I have one favor to ask, if stress, anger, anxiety or sadness ever become overwhelming, call time out and ride a bicycle for a while before you take any other action. I promise you, choosing life is always the best option.
With love, happy riding…
Excellent post Joel. Robin Williams cut across so many boundaries and was one on the most unconditionally loved and appreciated “celebrities”, I think possibly of all time.

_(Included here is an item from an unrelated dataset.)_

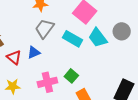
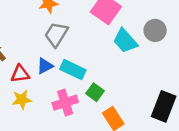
cyan rectangle: (73, 39) -> (73, 70), moved
red triangle: (14, 57) -> (20, 74), turned -42
yellow star: (13, 86) -> (22, 100), moved

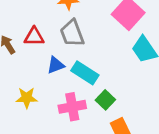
gray trapezoid: (56, 34) -> (72, 33), turned -60
red triangle: (20, 74) -> (34, 37), moved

He was truly incredible and it is such a sad time for so many. It is incredible to see the social media outpouring and just how many people have been touched by this. I think it is possible that the reason it has effected so many people in the way it has, is because of how it relates to our own fears and insecurities and in some cases depression. The idea that someone who was so visible, so successful, so well loved, would seemingly have so many people looking out for him could do what he did,,,,, what about little old us, the us that so few people know, the us that would hardly cause a ripple if we disappeared,,,, I think to some it is that feeling of looking over the edge of a tall building,,,,
But I do not feel sadness for Robin as much as I do for those closest to him that are now going through the agony of “if only I had…..

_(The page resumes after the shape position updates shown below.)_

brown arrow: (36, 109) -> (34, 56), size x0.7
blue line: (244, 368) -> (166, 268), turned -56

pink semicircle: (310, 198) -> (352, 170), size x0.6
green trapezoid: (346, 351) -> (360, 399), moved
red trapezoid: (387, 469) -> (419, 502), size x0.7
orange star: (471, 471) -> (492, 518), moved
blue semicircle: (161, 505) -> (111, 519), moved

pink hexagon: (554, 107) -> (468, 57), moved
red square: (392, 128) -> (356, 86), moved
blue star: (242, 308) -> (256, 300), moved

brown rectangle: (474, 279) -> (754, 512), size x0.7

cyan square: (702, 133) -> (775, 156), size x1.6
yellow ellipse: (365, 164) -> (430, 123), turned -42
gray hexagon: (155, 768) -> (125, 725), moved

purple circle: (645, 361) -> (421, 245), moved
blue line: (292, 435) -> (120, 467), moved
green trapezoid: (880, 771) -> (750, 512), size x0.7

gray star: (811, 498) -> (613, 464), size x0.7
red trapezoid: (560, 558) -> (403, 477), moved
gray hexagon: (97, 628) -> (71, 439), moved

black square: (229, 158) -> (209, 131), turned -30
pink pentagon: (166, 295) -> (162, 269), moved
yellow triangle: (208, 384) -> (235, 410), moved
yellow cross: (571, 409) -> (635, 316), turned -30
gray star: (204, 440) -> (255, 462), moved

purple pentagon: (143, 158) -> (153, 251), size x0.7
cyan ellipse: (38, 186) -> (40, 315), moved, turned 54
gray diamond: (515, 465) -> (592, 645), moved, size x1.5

Thank you for sharing Eric, you’re always so thoughtful and insightful.
I view suicide as the fatal form of the disease know as depression. Just like cancer, it attacks a healthy body, but rather than damaging internal organs to the point of failure, it attacks the mind and causes damage to the soul. Eroding away at happiness, joy and vitality to the point death occurs as the better option. You’re right on the money when you talk about how many resources he had available to him yet still do what he did…it makes no sense, especially with the current view and negative stigma associated with suicide. Consider Robin Williams didn’t want to die by suicide any more than Patrick Swayze wanted to die from pancreatic cancer. Sure, it’s easy to say Robin had a choice and Patrick didn’t…I am saying did Robin really have a choice? Or had the depression become so advanced that it completely consumed his will to live? I know that was the case for me. I also view suicide as the most preventable form of death and it’s going to take talking about it openly before any change can occur. This dialogue is a great start Eric and I hope we can really generate some momentum and make a difference.
Peace be with you!
It seems like those that come across as always being “up”, also have very low, “lows”. I connect with this on various levels. I’ve always been a fan of Robin Williams…even back in the Mork and Mindy days. Being that he was a cyclist, made him just that much cooler. I honestly never knew he suffered from depression until his death, and that connects me with him in just one more way.
Thanks for the great tribute, and the call to action on depression. It’s a terrible disease….good words, my friend.
Darryl
Darryl – thank you for the friendship that continues to grow, it is a true blessing.